*** Opening of ENTRIES SUPPLIED ***
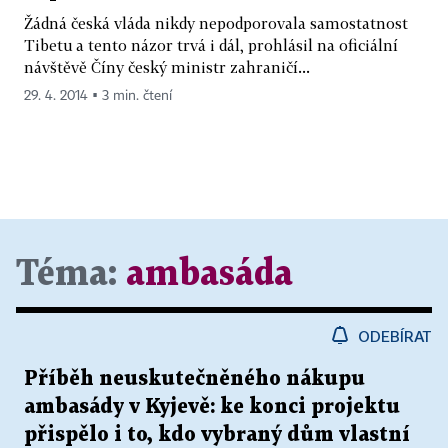
Žádná česká vláda nikdy nepodporovala samostatnost
Tibetu a tento názor trvá i dál, prohlásil na oficiální
návštěvě Číny český ministr zahraničí...
29. 4. 2014 ▪ 3 min. čtení
Téma:
ambasáda
ODEBÍRAT
Příběh neuskutečněného nákupu
ambasády v Kyjevě: ke konci projektu
přispělo i to, kdo vybraný dům vlastní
*** Close of ENTRIES SUPPLIED ***
WHAT YOU SHOULD DO ▸
Except for the pictures, set down all of the records exactly.

TASK SOLUTION ▸
Žádná česká vláda nikdy nepodporovala samostatnost
Tibetu a tento názor trvá i dál, prohlásil na oficiální
návštěvě Číny český ministr zahraničí...
29. 4. 2014 ▪ 3 min. čtení
Téma:
ambasáda
ODEBÍRAT
Příběh neuskutečněného nákupu
ambasády v Kyjevě: ke konci projektu
přispělo i to, kdo vybraný dům vlastní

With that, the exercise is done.